▶ _Directions_
Pull every line that includes the word "Skrea" from the data.

[Records from a dataset]
== == ==
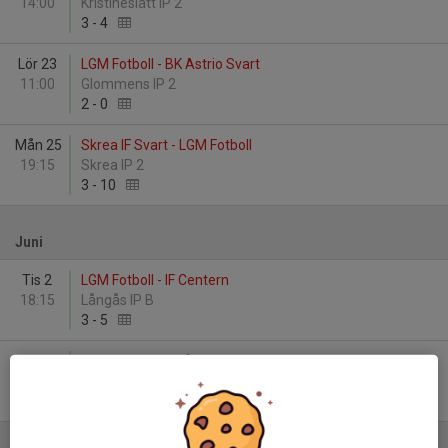
14:00
Kristineslätt IP 2
3
-
4
Lör 23
LGM Fotboll - BK Astrio Svart
11:00
Glommens IP 2
2
-
0
Mån 25
Skrea IF Svart - LGM Fotboll
19:15
Skrea IP 2
3
-
10
Juni
Tis 2
LGM Fotboll - IF Centern
18:15
Långås IP B
3
-
5
Sön 14
Halmstads BK Blå - LGM Fotboll
14:00
Halmstad Arena P8
8
-
5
== == ==
▶ _Task result_
Skrea IF Svart - LGM Fotboll
Skrea IP 2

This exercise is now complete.